While St. Thomas Episcopal Parish School in Coral Gables, Fla., was designing its STEM laboratory three years ago, the University of Florida’s College of Education was expanding its K-12 STEM teacher preparation programs in several Florida school districts. The two institutions now are teaming up to take STEM education at the elementary school level to new heights.
At St. Thomas, STEM has evolved into STEAM–with the addition of art to the four original STEM subjects of science, technology, engineering and math). The concept of teaching STEM subjects through integrated, hands-on, community-based, service-learning projects rather than as stand-alone disciplines has been at the educational forefront for many middle and high school programs in recent years. Developing a comprehensive STEM/STEAM program for the elementary grades, however, is a pioneering adventure that St. Thomas and UF are ambitiously pursuing–full STEAM ahead.
UF faculty consultants from the College of Education’s mathematics and science education programs are now evaluating St. Thomas’s current STEM/STEAM program as a first step of a two-year plan. After completing a thorough inventory of what St. Thomas already has in place in terms of facilities, faculty training, resources and equipment, the UF team will determine the essential ingredients for implementing a school-wide STEM/STEAM education program.
The UF researchers will collaborate with St. Thomas faculty and administrators to set goals, create an integrated curriculum map and provide teachers with STEAM-focused professional development, training and resources. After the STEAM program is launched, St. Thomas will sponsor a STEAM Education Institute to train other interested elementary school educators across Florida.
“Our collaboration with St.
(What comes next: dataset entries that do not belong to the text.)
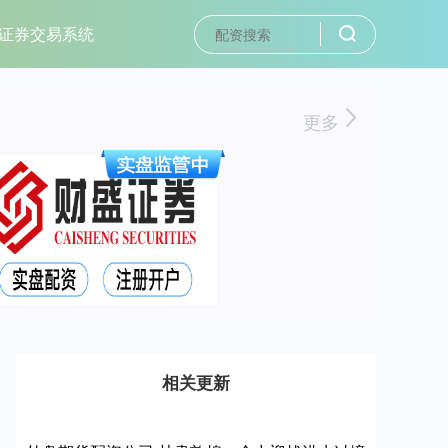
证券交易系统
更多
相关更新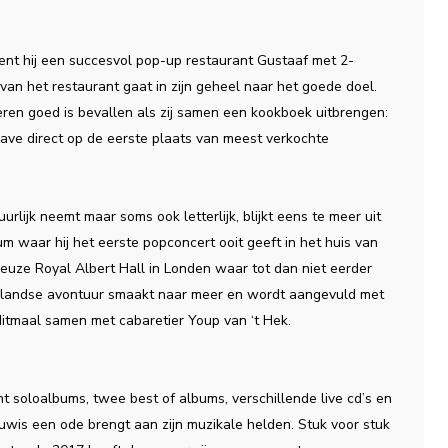
opent hij een succesvol pop-up restaurant Gustaaf met 2-
an het restaurant gaat in zijn geheel naar het goede doel.
eren goed is bevallen als zij samen een kookboek uitbrengen:
ave direct op de eerste plaats van meest verkochte
urlijk neemt maar soms ook letterlijk, blijkt eens te meer uit
m waar hij het eerste popconcert ooit geeft in het huis van
euze Royal Albert Hall in Londen waar tot dan niet eerder
tenlandse avontuur smaakt naar meer en wordt aangevuld met
 ditmaal samen met cabaretier Youp van ‘t Hek.
ht soloalbums, twee best of albums, verschillende live cd’s en
is een ode brengt aan zijn muzikale helden. Stuk voor stuk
Thomas will provide participating students with opportunities to put their STEAM-related knowledge and skills to practical use by addressing real-world science-related problems and issues in their local community,” said Linda Jones, UF associate professor of science and environmental education, who is coordinating UF’s activities in the project. “Collaborative efforts like this benefit everyone involved including students, teachers, parents and the local community. ”
UF’s Tim Jacobbe, UF associate professor of mathematics and statistics education, is working with Jones on the project.